Privatizing Social Security

One of the constant ideas that gets floated by GOP partisans and fans of “the free market” is the privatization of Social Security. The arguments are familiar and well worn. The government should not be in the business of money management, private organizations can get investors a better rate of return, SS money was confiscated from people and they should get it back etc. etc.
I will tell you exactly what will happen if SS is privatized.
People will get those self-directed IRAs (or whatever shiny new name they acquire). They will initially marvel at their stunning rates of return, as all of the fund management companies compete for business and inflate their rates of return to attract the investors, many of whom will not be, shall we say, very sophisticated.. All will look wonderful, as they imagine a very comfortable retirement.
Then a recession will occur. Recessions always occur. They occur because as a species we always over-extend ourselves, especially if we are using somebody else’s money.

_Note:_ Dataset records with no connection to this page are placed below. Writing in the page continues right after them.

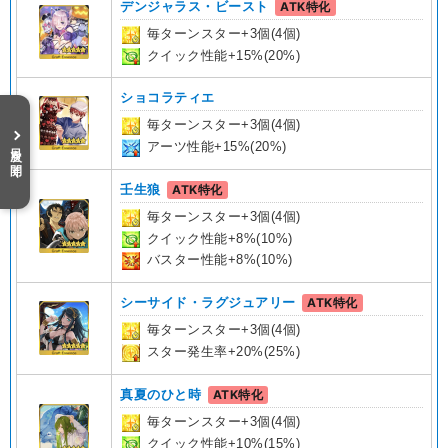
デンジャラス・ビースト
ATK特化
毎ターンスター+3個(4個)
クイック性能+15%(20%)
ショコラティエ
毎ターンスター+3個(4個)
目次を開く
アーツ性能+15%(20%)
壬生狼
ATK特化
毎ターンスター+3個(4個)
クイック性能+8%(10%)
バスター性能+8%(10%)
シーサイド・ラグジュアリー
ATK特化
毎ターンスター+3個(4個)
スター発生率+20%(25%)
真夏のひと時
ATK特化
毎ターンスター+3個(4個)
クイック性能+10%(15%)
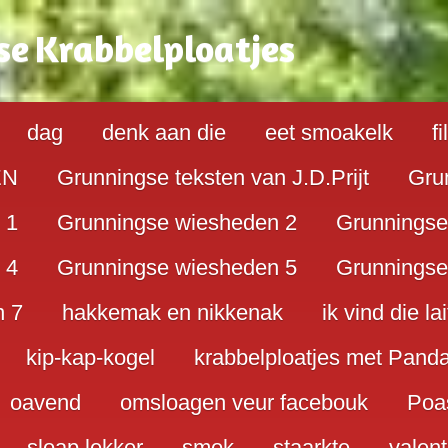
se
K
rabbelploatjes
dag
denk aan die
eet smoakelk
f
EN
Grunningse teksten van J.D.Prijt
Gru
 1
Grunningse wiesheden 2
Grunningse
 4
Grunningse wiesheden 5
Grunningse
n 7
hakkemak en nikkenak
ik vind die lai
kip-kap-kogel
krabbelploatjes met Pand
oavend
omsloagen veur facebouk
Poa
sloap lekker
smok
staarkte
valent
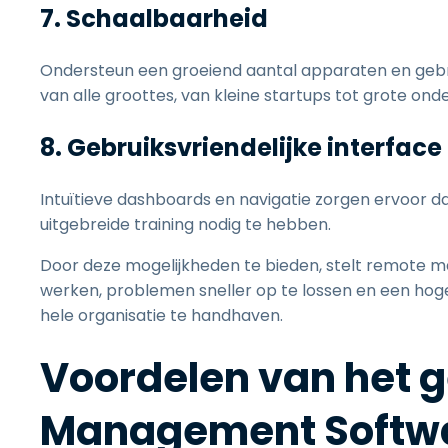
7. Schaalbaarheid
Ondersteun een groeiend aantal apparaten en gebru
van alle groottes, van kleine startups tot grote on
8. Gebruiksvriendelijke interface
Intuïtieve dashboards en navigatie zorgen ervoor d
uitgebreide training nodig te hebben.
Door deze mogelijkheden te bieden, stelt remote 
werken, problemen sneller op te lossen en een hoge
hele organisatie te handhaven.
Voordelen van het 
Management Softw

Suddenly those previously starry-eyed investors will notice their portfolio value sinking like the proverbial stone. If they are really unlucky they might find that their money management has been entrusted to a graduate of the Enron School of Creative Accounting, or the Bernard Madoff School of Creative Investing.
This will cause, as is written in the Bible, much weeping, wailing and gnashing of teeth.

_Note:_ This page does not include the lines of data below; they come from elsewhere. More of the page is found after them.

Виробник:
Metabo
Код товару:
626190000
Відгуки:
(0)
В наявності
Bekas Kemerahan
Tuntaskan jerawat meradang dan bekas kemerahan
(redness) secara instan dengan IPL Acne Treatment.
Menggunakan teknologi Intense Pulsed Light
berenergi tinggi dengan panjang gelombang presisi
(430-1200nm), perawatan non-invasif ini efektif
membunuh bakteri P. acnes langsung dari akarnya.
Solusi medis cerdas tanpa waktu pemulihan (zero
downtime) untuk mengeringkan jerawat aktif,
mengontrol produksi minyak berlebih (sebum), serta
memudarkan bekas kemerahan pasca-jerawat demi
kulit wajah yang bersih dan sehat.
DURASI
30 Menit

At this point, politicians will suddenly discover the virtues of government intervention, as the retirement funds are bailed out in some way by government. This is because there are more and more elderly electors out there, and older and retired people have all the time in the world to organize and make politician’s lives miserable.

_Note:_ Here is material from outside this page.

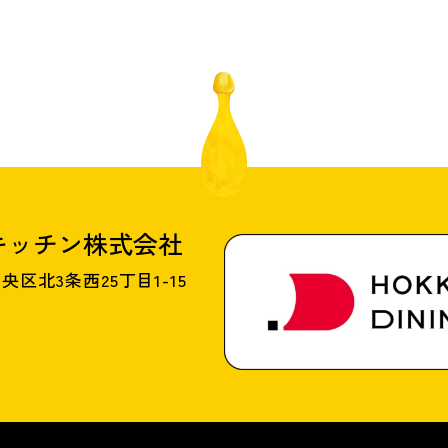
キッチン株式会社
央区北3条西25丁目1-15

The net effect will be yet another cycle of that dysfunctional game long played in Western democracies – the privatization of profit and the socialization of losses.
Think of it as another instance of the Savings and Loan fiasco, but with numbers at least 10 times bigger. Whatever the final bill turns out to be, it will be at least an order of magnitude larger than the initial estimate. Bail-outs work like that. As soon as people see the prospect of what they think is “free money” (i.e. somebody else’s money) they become extremely creative at whistling up losses and financial privations.